* _What to produce_
Every entry here should be copied exactly.
++++ Material supplied
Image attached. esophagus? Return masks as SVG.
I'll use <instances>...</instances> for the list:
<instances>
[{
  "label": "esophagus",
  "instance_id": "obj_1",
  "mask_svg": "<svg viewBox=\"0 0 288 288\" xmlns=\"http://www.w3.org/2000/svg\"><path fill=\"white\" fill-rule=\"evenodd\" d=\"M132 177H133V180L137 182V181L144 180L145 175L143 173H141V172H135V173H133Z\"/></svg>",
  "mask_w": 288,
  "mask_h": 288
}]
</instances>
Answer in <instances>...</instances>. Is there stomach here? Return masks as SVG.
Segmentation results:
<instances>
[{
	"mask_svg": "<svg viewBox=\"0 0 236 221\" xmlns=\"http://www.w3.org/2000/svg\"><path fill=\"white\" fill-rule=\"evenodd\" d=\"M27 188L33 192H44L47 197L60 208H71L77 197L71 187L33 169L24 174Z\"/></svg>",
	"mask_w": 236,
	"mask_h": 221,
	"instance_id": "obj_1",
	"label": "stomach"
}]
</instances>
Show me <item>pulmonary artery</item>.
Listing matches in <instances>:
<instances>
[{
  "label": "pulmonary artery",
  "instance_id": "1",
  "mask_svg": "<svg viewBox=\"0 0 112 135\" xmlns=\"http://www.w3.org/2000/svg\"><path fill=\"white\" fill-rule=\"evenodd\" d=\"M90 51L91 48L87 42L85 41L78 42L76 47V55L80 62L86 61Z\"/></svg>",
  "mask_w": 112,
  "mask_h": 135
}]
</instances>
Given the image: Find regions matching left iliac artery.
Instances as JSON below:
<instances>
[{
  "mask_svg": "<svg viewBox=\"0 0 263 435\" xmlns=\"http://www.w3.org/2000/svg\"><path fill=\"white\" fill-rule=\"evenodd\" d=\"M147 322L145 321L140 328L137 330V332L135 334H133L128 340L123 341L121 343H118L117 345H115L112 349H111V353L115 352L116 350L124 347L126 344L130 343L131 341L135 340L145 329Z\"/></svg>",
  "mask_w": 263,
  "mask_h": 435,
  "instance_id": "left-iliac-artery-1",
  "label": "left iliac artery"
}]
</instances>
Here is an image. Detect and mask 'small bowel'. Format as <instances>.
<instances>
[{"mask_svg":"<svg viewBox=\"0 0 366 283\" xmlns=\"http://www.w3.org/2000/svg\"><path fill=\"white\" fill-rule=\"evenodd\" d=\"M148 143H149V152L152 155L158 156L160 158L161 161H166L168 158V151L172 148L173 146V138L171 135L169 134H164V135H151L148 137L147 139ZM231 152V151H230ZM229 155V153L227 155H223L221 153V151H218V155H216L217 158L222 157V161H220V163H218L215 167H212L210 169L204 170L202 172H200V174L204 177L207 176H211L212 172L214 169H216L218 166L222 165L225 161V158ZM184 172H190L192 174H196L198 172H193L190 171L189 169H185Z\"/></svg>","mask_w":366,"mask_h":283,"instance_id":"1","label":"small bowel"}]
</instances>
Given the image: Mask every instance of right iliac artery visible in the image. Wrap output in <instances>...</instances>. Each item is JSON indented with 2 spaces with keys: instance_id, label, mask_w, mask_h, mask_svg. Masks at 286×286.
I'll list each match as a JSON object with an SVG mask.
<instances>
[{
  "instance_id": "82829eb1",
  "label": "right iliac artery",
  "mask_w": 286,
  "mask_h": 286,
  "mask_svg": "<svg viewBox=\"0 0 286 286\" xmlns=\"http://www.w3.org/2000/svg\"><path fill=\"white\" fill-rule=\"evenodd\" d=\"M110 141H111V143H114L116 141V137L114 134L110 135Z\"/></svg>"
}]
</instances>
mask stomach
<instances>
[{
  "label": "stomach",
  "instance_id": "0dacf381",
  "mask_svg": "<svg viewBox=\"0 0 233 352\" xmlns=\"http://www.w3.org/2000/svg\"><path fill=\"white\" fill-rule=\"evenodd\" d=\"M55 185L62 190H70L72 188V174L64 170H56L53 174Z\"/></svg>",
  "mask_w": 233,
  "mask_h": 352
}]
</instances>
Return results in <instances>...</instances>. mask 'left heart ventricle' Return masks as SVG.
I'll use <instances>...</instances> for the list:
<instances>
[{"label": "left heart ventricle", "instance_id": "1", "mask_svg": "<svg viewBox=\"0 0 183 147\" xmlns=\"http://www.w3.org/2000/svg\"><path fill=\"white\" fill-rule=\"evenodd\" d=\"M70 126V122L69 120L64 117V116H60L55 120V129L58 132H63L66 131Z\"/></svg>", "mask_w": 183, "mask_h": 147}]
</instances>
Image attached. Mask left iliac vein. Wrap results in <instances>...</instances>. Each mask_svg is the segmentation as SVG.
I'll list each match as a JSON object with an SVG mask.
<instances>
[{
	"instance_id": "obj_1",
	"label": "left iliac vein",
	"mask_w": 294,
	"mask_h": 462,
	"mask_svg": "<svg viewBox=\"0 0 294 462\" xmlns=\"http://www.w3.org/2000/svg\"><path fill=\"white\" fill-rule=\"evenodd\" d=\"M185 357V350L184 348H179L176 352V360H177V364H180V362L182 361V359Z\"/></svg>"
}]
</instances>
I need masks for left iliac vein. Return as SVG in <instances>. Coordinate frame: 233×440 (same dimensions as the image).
++++++++
* _Answer space_
Image attached. esophagus? Return masks as SVG.
I'll use <instances>...</instances> for the list:
<instances>
[{
  "label": "esophagus",
  "instance_id": "obj_1",
  "mask_svg": "<svg viewBox=\"0 0 288 288\" xmlns=\"http://www.w3.org/2000/svg\"><path fill=\"white\" fill-rule=\"evenodd\" d=\"M132 177H133V180L137 182V181L144 180L145 175L143 173H141V172H135V173H133Z\"/></svg>",
  "mask_w": 288,
  "mask_h": 288
}]
</instances>
Answer in <instances>...</instances>. Is there stomach here? Return masks as SVG.
Segmentation results:
<instances>
[{
	"mask_svg": "<svg viewBox=\"0 0 236 221\" xmlns=\"http://www.w3.org/2000/svg\"><path fill=\"white\" fill-rule=\"evenodd\" d=\"M27 188L33 192H44L47 197L60 208H71L77 197L71 187L33 169L24 174Z\"/></svg>",
	"mask_w": 236,
	"mask_h": 221,
	"instance_id": "obj_1",
	"label": "stomach"
}]
</instances>
Show me <item>pulmonary artery</item>.
Listing matches in <instances>:
<instances>
[{
  "label": "pulmonary artery",
  "instance_id": "1",
  "mask_svg": "<svg viewBox=\"0 0 112 135\" xmlns=\"http://www.w3.org/2000/svg\"><path fill=\"white\" fill-rule=\"evenodd\" d=\"M90 51L91 48L87 42L85 41L78 42L76 47V55L80 62L86 61Z\"/></svg>",
  "mask_w": 112,
  "mask_h": 135
}]
</instances>
Given the image: Find regions matching left iliac artery.
Instances as JSON below:
<instances>
[{
  "mask_svg": "<svg viewBox=\"0 0 263 435\" xmlns=\"http://www.w3.org/2000/svg\"><path fill=\"white\" fill-rule=\"evenodd\" d=\"M147 322L145 321L140 328L137 330V332L135 334H133L128 340L123 341L121 343H118L117 345H115L112 349H111V353L115 352L116 350L124 347L126 344L130 343L131 341L135 340L145 329Z\"/></svg>",
  "mask_w": 263,
  "mask_h": 435,
  "instance_id": "left-iliac-artery-1",
  "label": "left iliac artery"
}]
</instances>
Here is an image. Detect and mask 'small bowel'. Format as <instances>.
<instances>
[{"mask_svg":"<svg viewBox=\"0 0 366 283\" xmlns=\"http://www.w3.org/2000/svg\"><path fill=\"white\" fill-rule=\"evenodd\" d=\"M148 143H149V152L152 155L158 156L160 158L161 161H166L168 158V151L172 148L173 146V138L171 135L169 134H164V135H151L148 137L147 139ZM231 152V151H230ZM229 155V153L227 155H223L221 153V151H218V155H216L217 158L222 157V161H220V163H218L215 167H212L210 169L204 170L202 172H200V174L204 177L207 176H211L212 172L214 169H216L218 166L222 165L225 161V158ZM184 172H190L192 174H196L198 172H193L190 171L189 169H185Z\"/></svg>","mask_w":366,"mask_h":283,"instance_id":"1","label":"small bowel"}]
</instances>
Given the image: Mask every instance of right iliac artery visible in the image. Wrap output in <instances>...</instances>. Each item is JSON indented with 2 spaces with keys: instance_id, label, mask_w, mask_h, mask_svg. Masks at 286×286.
I'll list each match as a JSON object with an SVG mask.
<instances>
[{
  "instance_id": "82829eb1",
  "label": "right iliac artery",
  "mask_w": 286,
  "mask_h": 286,
  "mask_svg": "<svg viewBox=\"0 0 286 286\" xmlns=\"http://www.w3.org/2000/svg\"><path fill=\"white\" fill-rule=\"evenodd\" d=\"M110 141H111V143H114L116 141V137L114 134L110 135Z\"/></svg>"
}]
</instances>
mask stomach
<instances>
[{
  "label": "stomach",
  "instance_id": "0dacf381",
  "mask_svg": "<svg viewBox=\"0 0 233 352\" xmlns=\"http://www.w3.org/2000/svg\"><path fill=\"white\" fill-rule=\"evenodd\" d=\"M55 185L62 190H70L72 188V174L64 170H56L53 174Z\"/></svg>",
  "mask_w": 233,
  "mask_h": 352
}]
</instances>
Return results in <instances>...</instances>. mask 'left heart ventricle' Return masks as SVG.
I'll use <instances>...</instances> for the list:
<instances>
[{"label": "left heart ventricle", "instance_id": "1", "mask_svg": "<svg viewBox=\"0 0 183 147\" xmlns=\"http://www.w3.org/2000/svg\"><path fill=\"white\" fill-rule=\"evenodd\" d=\"M70 126V122L69 120L64 117V116H60L55 120V129L58 132H63L66 131Z\"/></svg>", "mask_w": 183, "mask_h": 147}]
</instances>
Image attached. Mask left iliac vein. Wrap results in <instances>...</instances>. Each mask_svg is the segmentation as SVG.
I'll list each match as a JSON object with an SVG mask.
<instances>
[{
	"instance_id": "obj_1",
	"label": "left iliac vein",
	"mask_w": 294,
	"mask_h": 462,
	"mask_svg": "<svg viewBox=\"0 0 294 462\" xmlns=\"http://www.w3.org/2000/svg\"><path fill=\"white\" fill-rule=\"evenodd\" d=\"M185 357V350L184 348H179L176 352V360H177V364H180V362L182 361V359Z\"/></svg>"
}]
</instances>
I need masks for left iliac vein. Return as SVG in <instances>. Coordinate frame: 233×440 (same dimensions as the image).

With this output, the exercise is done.